Yzak mengangkat salah satu alisnya. Gadis ini blak-blakan juga rupanya dan obrolan mereka sekarang adalah obrolan panjang yang pernah terjadi diantara mereka pertama kali. Yzak memang datang dengan Shinn dengan alasan pemuda itu mungkin bisa menjadi mediator yang baik atau menunjukkan jalan selama di ORB namun pemuda beriris merah itu masih ada konflik batin yang belum selesai dengan Negara netral ini. 'Dasar bocah masa puber!' pikir Yzak.
"Daripada itu, ada baiknya Anda menikmati waktu Anda di ORB. Banyak tempat yang bisa Anda kunjungi. Mungkin secangkir teh hangat? Teh dan kopi merupakan salah satu produk utama Pulau Yalafath dan banyak kafe yang menyajikan teh yang enak khususnya untuk cuaca seperti ini," ucap Cagalli. "Ah tapi kelihatannya Anda tidak cocok untuk sebuah Afternoon Tea atau Tea Time bukan?" duga Cagalli.
Yzak mendengus, "Apakah Anda baru saja mengundang saya untuk secangkir teh?" Dia lalu memasukkan tangannya ke saku pakaiannya. Udara dingin ORB benar-benar tidak dpaat diprediksi.
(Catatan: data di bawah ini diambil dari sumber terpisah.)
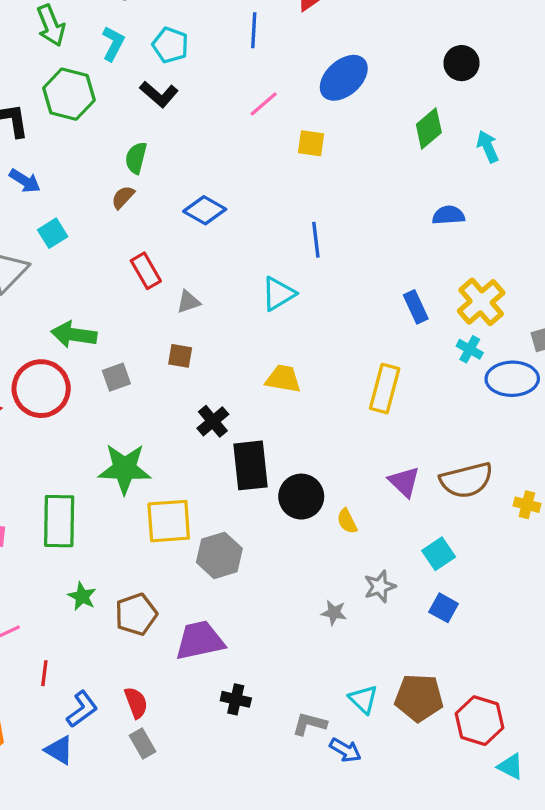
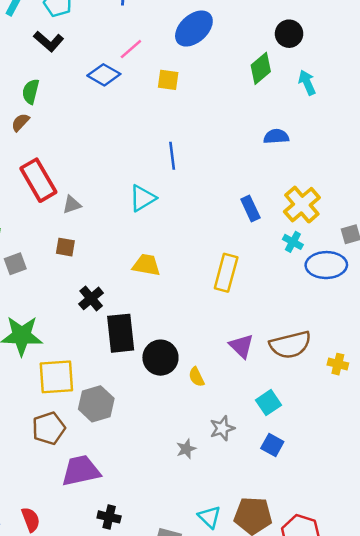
black circle: (462, 63) -> (289, 34), moved
blue diamond: (205, 210) -> (104, 75), moved
red rectangle: (146, 271) -> (38, 180), size x1.5
gray star: (334, 613) -> (186, 449), turned -30
brown pentagon: (136, 614) -> (49, 428), moved

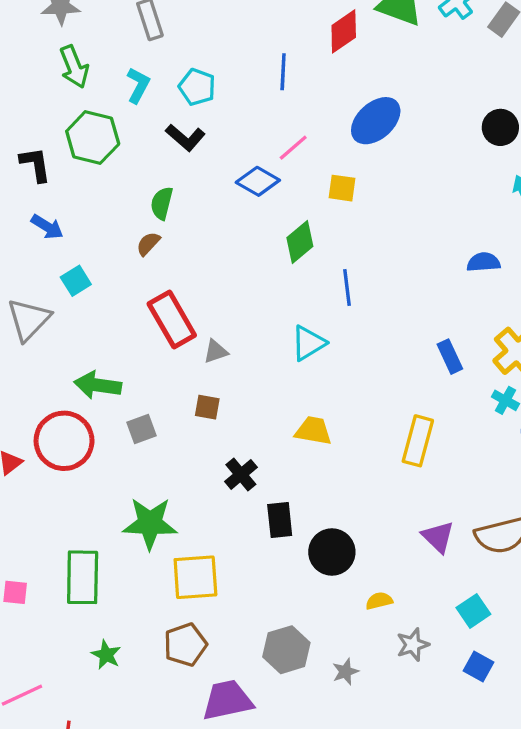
green diamond: (261, 68) -> (300, 242), moved
black rectangle: (121, 333) -> (280, 520), size x0.7
yellow semicircle: (196, 377) -> (379, 601), moved, turned 102
gray hexagon: (96, 404) -> (286, 650), moved
gray star: (186, 449) -> (345, 672), moved

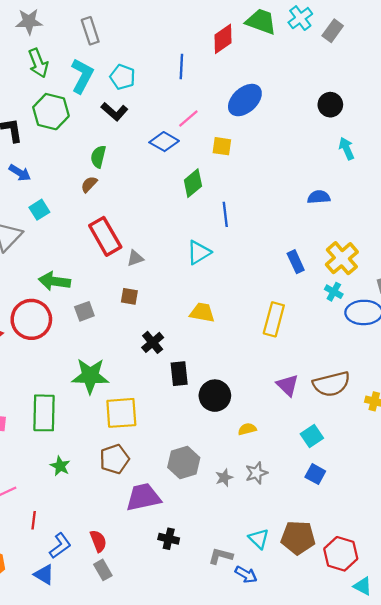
cyan L-shape: (138, 85) -> (82, 76), size x1.4
gray star: (413, 645) -> (256, 473), moved

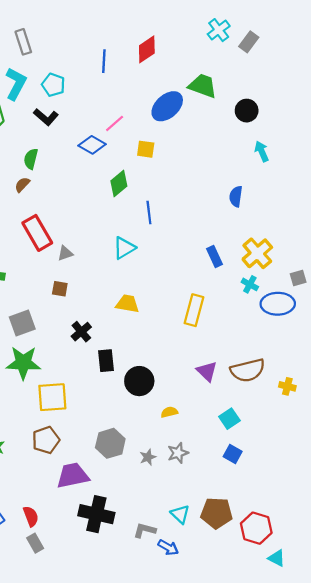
green trapezoid: (261, 22) -> (203, 86), moved
blue line: (181, 67) -> (104, 61), moved
blue semicircle: (319, 197) -> (236, 196), turned -78
gray square: (84, 311) -> (22, 323), moved, size x1.4
black cross: (169, 539) -> (96, 514), size x1.8

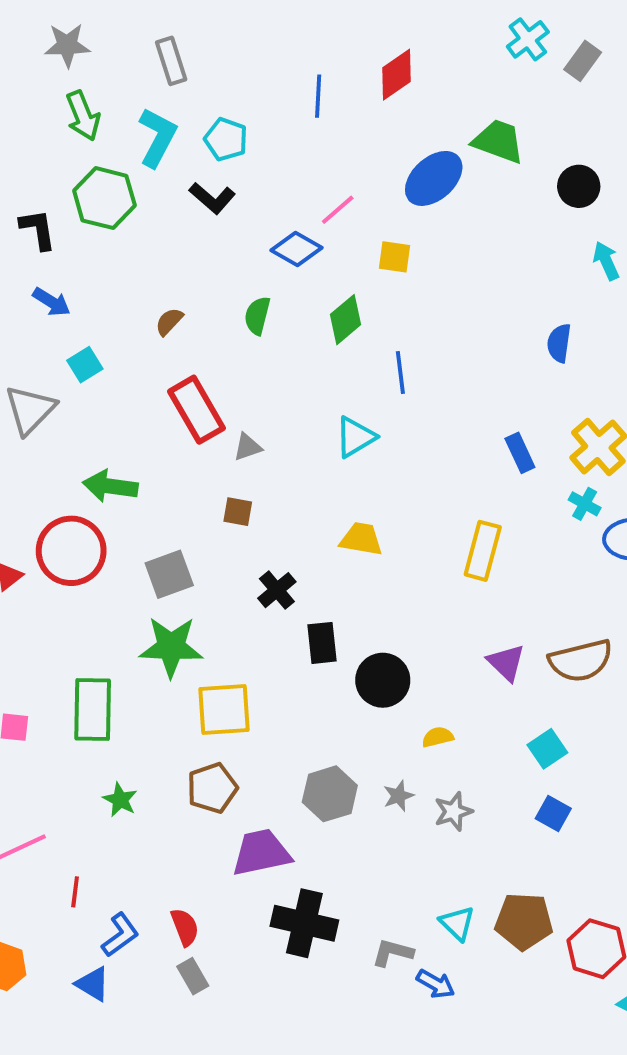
green semicircle: (31, 159) -> (257, 316), moved
gray star: (148, 457) -> (398, 796), moved

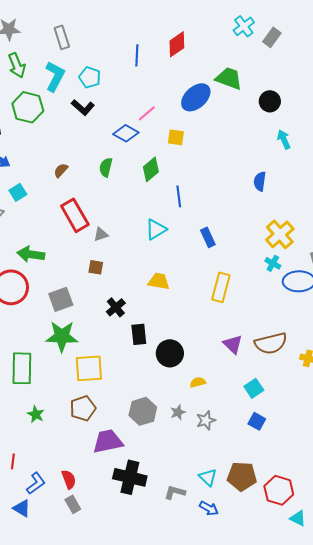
blue rectangle: (520, 453) -> (208, 237), moved
blue arrow: (436, 984) -> (209, 508), moved

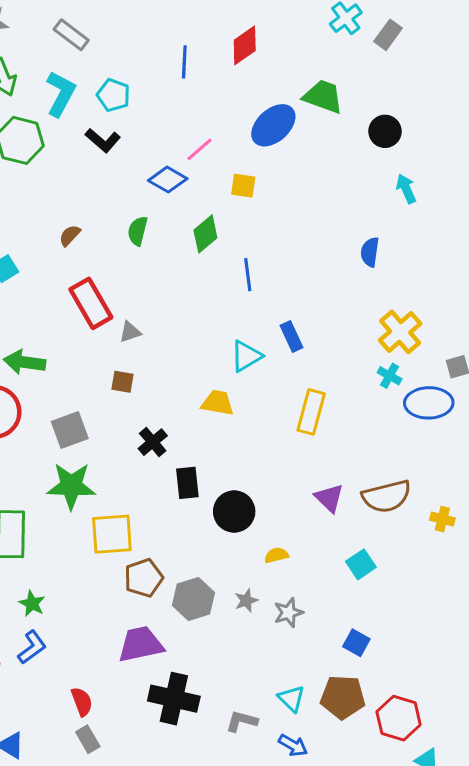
gray rectangle: (62, 37) -> (71, 35), turned -35
cyan triangle: (156, 229) -> (246, 356), moved
brown pentagon: (83, 408) -> (144, 578), moved
blue square: (257, 421) -> (356, 643), moved
blue L-shape: (36, 483) -> (32, 647), moved

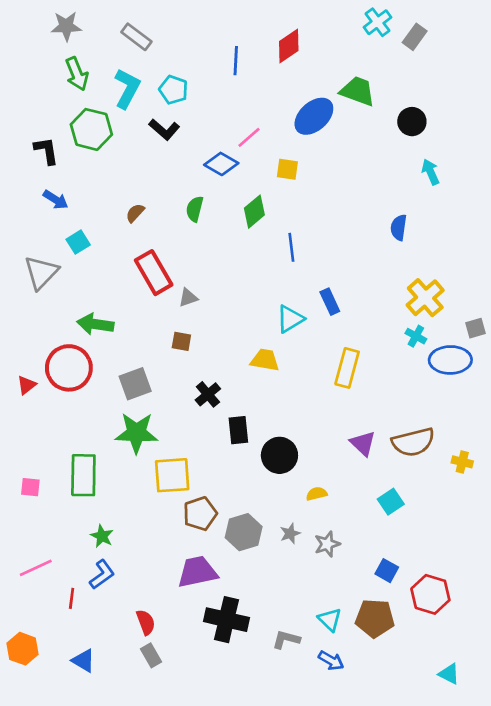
red hexagon: (399, 718) -> (430, 594), moved

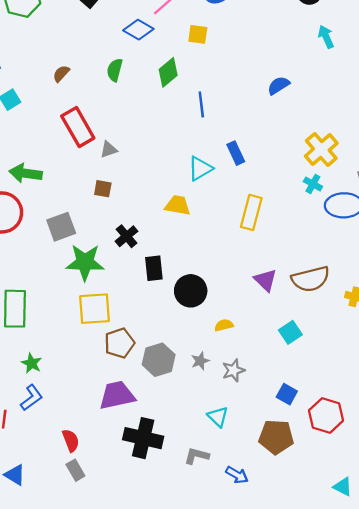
blue semicircle: (399, 228) -> (279, 85), moved, turned 50
green star: (136, 433) -> (85, 262), moved
cyan triangle: (330, 620) -> (218, 417), moved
"Hmm? Menurut Anda?" tanya Cagalli.
Yzak menghela napas. "Dibandingkan secangkir teh, mungkin secangkir kopi hitam untuk Coffee Break bukan suatu hal yang buruk," ucapnya. "Seperti yang Anda bilang, manusia hanya bisa berencana. Kalau memang teh hanya bisa diminum disaat-saat tertentu maka ada baiknya kita memilih yang lebih pasti, yaitu kopi."
Cagalli tersenyum, "Akan saya ingat baik-baik."